Can anyone tell me how can I access the directories (source directory which contains all the docs) present in server and use them in Enterprise Content Categorization Studio for creation of projects and uploading he same to the server?
06-20-2013 04:56 PM
Thanks for the information.
Could you please let me know how SAS Enterprise Content Categorization Studio is dependent on Text Miner.
I understand, we can generate boolean rules and concepts from SAS ECC Studio and apply those to documents or any files accessible to ECC studio. Can this be executed in batch mode?
Also can the rules or concepts generated from ECC studio be applied an any models?
Look forward for your reply.
06-20-2013 05:41 PM
In the current configuration, there aren't specific dependencies - but there are definite advantages of using the two products together.
For example, entities can be created in SAS Enterprise Content Categorization and used as custom entities in SAS Text Miner. I think of this as automated discovery that also includes things that you want to find (i.e. custom entities, like product codes for example). For those who don't have the full capabilities of SAS Enterprise Content Categorization, SAS offers an add-on to Text Miner = SAS Concept Creation for SAS Text Miner (specifically for the purpose of creating custom entities to include in text mining discovery). Here is a recent SGF paper on that topic:http://support.sas.com/resources/papers/proceedings13/100-2013.pdf Of course, SAS Enterprise Content Categorization does alot more than just this add-on.

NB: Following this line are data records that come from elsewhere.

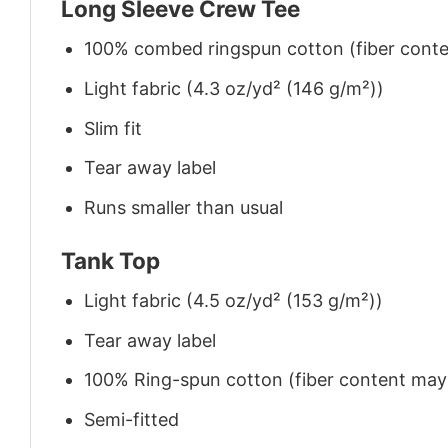
Long Sleeve Crew Tee
100% combed ringspun cotton (fiber conten
Light fabric (4.3 oz/yd² (146 g/m²))
Slim fit
Tear away label
Runs smaller than usual
Tank Top
Light fabric (4.5 oz/yd² (153 g/m²))
Tear away label
100% Ring-spun cotton (fiber content may v
Semi-fitted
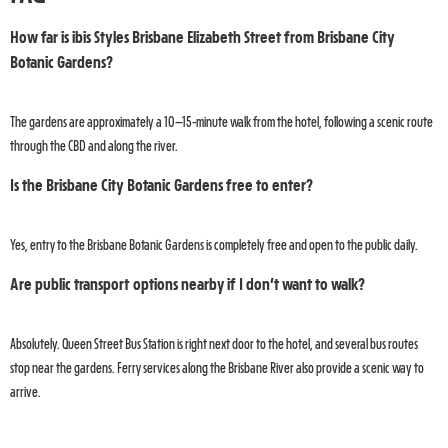
How far is ibis Styles Brisbane Elizabeth Street from Brisbane City
Botanic Gardens?
The gardens are approximately a 10–15-minute walk from the hotel, following a scenic route
through the CBD and along the river.
Is the Brisbane City Botanic Gardens free to enter?
Yes, entry to the Brisbane Botanic Gardens is completely free and open to the public daily.
Are public transport options nearby if I don’t want to walk?
Absolutely. Queen Street Bus Station is right next door to the hotel, and several bus routes
stop near the gardens. Ferry services along the Brisbane River also provide a scenic way to
arrive.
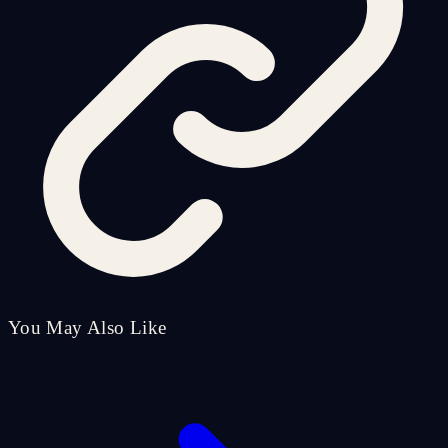
You May Also Like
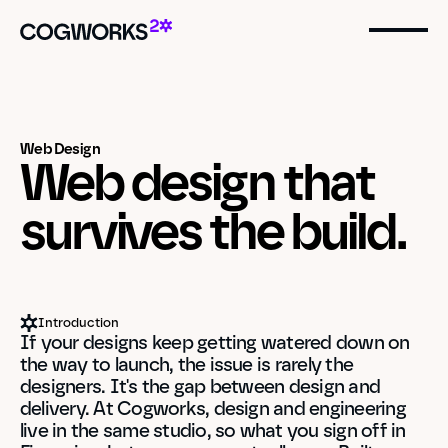
Web Design
Web design that 
survives the build.
Introduction
If your designs keep getting watered down on 
the way to launch, the issue is rarely the 
designers. It's the gap between design and 
delivery. At Cogworks, design and engineering 
live in the same studio, so what you sign off in 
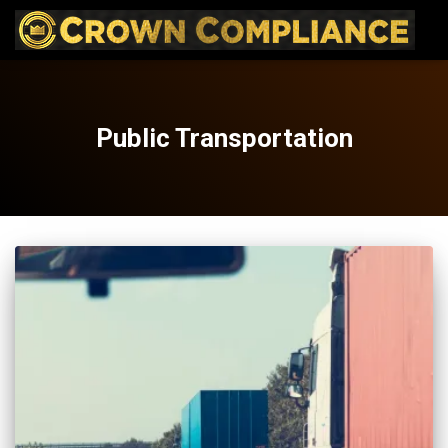
Public Transportation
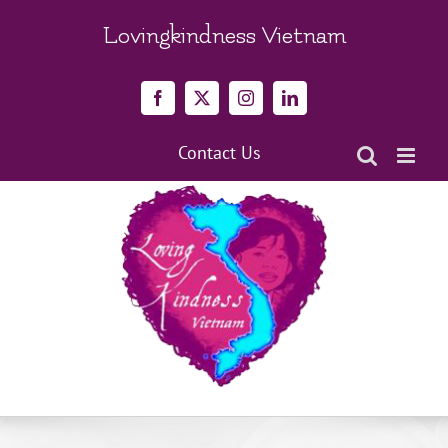
Skip
to
Lovingkindness Vietnam
content
Facebook
X
Instagram
LinkedIn
Contact Us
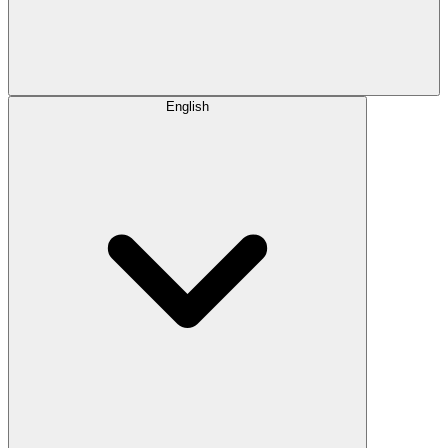
English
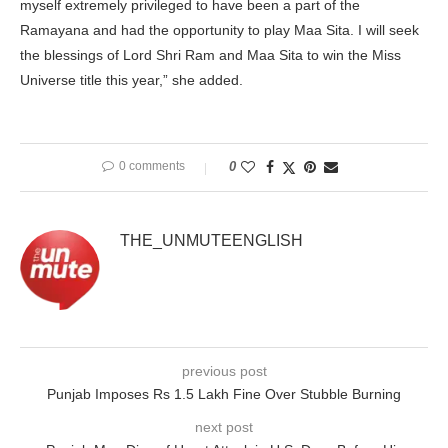
myself extremely privileged to have been a part of the
Ramayana and had the opportunity to play Maa Sita. I will seek
the blessings of Lord Shri Ram and Maa Sita to win the Miss
Universe title this year,” she added.
0 comments
0
THE_UNMUTEENGLISH
previous post
Punjab Imposes Rs 1.5 Lakh Fine Over Stubble Burning
next post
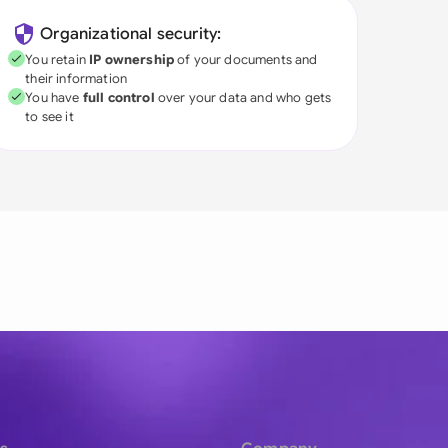
Organizational security:
You retain
IP ownership
of your documents and
their information
You have
full control
over your data and who gets
to see it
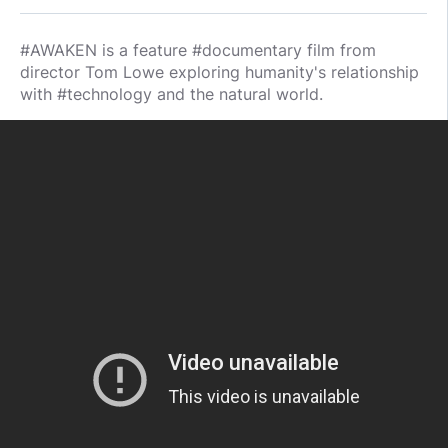
#AWAKEN is a feature #documentary film from
director Tom Lowe exploring humanity's relationship
with #technology and the natural world.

In SAS Text Miner, you can automatically discover Boolean rules to create an initial content categorization rule set - to further refine in SAS Enterprise Content Categorization Studio (some highlights of this capbilities, new to SAS Text Miner 12.1 can be seen in the short product demo video from: Text Mining, SAS Text Miner | SAS
Linguistic rule development in Enterprise Content Categorization is not done in batch - it is user-specified (and thus the benefit of an initial rule set automatically generated from Text Miner). That being said, SAS Enterprise Content Categorization has some methods for automated taxonomy generation, like from Wikipedia and DBPedia. Scoring with models developed from any of the SAS Text Analytics products can be done in batch. The format of the models/rules resulting from SAS Enterprise Content Categorization are in XML, for scoring using the Enterprise Content Categorization Server. That being said, once document are scored, this is new metadata, can be used to enhance existing enterprise search and content management systems, and can be used as new variables for further exploration, reporting and analysis.